Exercise:
Nothing should differ between your answer and the records.

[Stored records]
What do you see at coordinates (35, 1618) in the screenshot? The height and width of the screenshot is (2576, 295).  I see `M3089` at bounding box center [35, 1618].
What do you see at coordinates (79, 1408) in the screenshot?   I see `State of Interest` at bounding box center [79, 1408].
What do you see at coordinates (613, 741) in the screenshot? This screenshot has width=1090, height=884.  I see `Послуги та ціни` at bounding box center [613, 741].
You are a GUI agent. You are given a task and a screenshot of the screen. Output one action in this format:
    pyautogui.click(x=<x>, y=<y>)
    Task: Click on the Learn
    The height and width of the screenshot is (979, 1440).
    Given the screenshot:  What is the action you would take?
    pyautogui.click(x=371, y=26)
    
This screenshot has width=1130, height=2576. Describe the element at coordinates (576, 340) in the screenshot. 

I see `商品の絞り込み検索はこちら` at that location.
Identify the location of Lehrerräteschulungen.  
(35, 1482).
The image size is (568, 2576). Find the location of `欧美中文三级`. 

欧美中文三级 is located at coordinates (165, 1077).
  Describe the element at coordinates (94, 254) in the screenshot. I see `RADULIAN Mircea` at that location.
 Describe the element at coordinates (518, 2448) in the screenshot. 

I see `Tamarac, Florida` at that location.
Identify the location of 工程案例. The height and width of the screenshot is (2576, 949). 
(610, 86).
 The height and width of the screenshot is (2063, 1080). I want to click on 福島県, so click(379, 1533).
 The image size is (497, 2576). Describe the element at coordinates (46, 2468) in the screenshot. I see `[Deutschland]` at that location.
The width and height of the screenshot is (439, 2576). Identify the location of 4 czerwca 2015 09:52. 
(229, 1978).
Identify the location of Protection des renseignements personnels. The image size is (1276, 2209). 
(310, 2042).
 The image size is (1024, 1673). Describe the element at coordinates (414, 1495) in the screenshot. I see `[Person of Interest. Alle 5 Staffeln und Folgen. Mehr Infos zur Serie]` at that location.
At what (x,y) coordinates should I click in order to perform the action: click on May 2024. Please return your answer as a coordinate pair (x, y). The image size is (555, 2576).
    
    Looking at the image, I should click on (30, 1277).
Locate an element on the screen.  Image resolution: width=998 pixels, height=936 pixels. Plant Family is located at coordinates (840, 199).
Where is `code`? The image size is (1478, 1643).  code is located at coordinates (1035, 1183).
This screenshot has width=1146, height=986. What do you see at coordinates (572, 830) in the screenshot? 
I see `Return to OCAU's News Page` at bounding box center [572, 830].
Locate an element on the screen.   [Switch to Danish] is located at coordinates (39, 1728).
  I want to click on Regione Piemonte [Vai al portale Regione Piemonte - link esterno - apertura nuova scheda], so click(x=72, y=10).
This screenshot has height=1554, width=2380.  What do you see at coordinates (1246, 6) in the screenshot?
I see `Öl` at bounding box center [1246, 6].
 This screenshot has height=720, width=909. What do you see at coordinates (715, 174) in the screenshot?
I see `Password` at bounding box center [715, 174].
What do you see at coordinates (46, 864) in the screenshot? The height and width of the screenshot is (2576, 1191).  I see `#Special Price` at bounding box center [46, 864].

Your response:
What do you see at coordinates (35, 1618) in the screenshot? The height and width of the screenshot is (2576, 295).  I see `M3089` at bounding box center [35, 1618].
What do you see at coordinates (79, 1408) in the screenshot?   I see `State of Interest` at bounding box center [79, 1408].
What do you see at coordinates (613, 741) in the screenshot? This screenshot has width=1090, height=884.  I see `Послуги та ціни` at bounding box center [613, 741].
You are a GUI agent. You are given a task and a screenshot of the screen. Output one action in this format:
    pyautogui.click(x=<x>, y=<y>)
    Task: Click on the Learn
    The height and width of the screenshot is (979, 1440).
    Given the screenshot:  What is the action you would take?
    pyautogui.click(x=371, y=26)
    
This screenshot has width=1130, height=2576. Describe the element at coordinates (576, 340) in the screenshot. 

I see `商品の絞り込み検索はこちら` at that location.
Identify the location of Lehrerräteschulungen.  
(35, 1482).
The image size is (568, 2576). Find the location of `欧美中文三级`. 

欧美中文三级 is located at coordinates (165, 1077).
  Describe the element at coordinates (94, 254) in the screenshot. I see `RADULIAN Mircea` at that location.
 Describe the element at coordinates (518, 2448) in the screenshot. 

I see `Tamarac, Florida` at that location.
Identify the location of 工程案例. The height and width of the screenshot is (2576, 949). 
(610, 86).
 The height and width of the screenshot is (2063, 1080). I want to click on 福島県, so click(379, 1533).
 The image size is (497, 2576). Describe the element at coordinates (46, 2468) in the screenshot. I see `[Deutschland]` at that location.
The width and height of the screenshot is (439, 2576). Identify the location of 4 czerwca 2015 09:52. 
(229, 1978).
Identify the location of Protection des renseignements personnels. The image size is (1276, 2209). 
(310, 2042).
 The image size is (1024, 1673). Describe the element at coordinates (414, 1495) in the screenshot. I see `[Person of Interest. Alle 5 Staffeln und Folgen. Mehr Infos zur Serie]` at that location.
At what (x,y) coordinates should I click in order to perform the action: click on May 2024. Please return your answer as a coordinate pair (x, y). The image size is (555, 2576).
    
    Looking at the image, I should click on (30, 1277).
Locate an element on the screen.  Image resolution: width=998 pixels, height=936 pixels. Plant Family is located at coordinates (840, 199).
Where is `code`? The image size is (1478, 1643).  code is located at coordinates (1035, 1183).
This screenshot has width=1146, height=986. What do you see at coordinates (572, 830) in the screenshot? 
I see `Return to OCAU's News Page` at bounding box center [572, 830].
Locate an element on the screen.   [Switch to Danish] is located at coordinates (39, 1728).
  I want to click on Regione Piemonte [Vai al portale Regione Piemonte - link esterno - apertura nuova scheda], so click(x=72, y=10).
This screenshot has height=1554, width=2380.  What do you see at coordinates (1246, 6) in the screenshot?
I see `Öl` at bounding box center [1246, 6].
 This screenshot has height=720, width=909. What do you see at coordinates (715, 174) in the screenshot?
I see `Password` at bounding box center [715, 174].
What do you see at coordinates (46, 864) in the screenshot? The height and width of the screenshot is (2576, 1191).  I see `#Special Price` at bounding box center [46, 864].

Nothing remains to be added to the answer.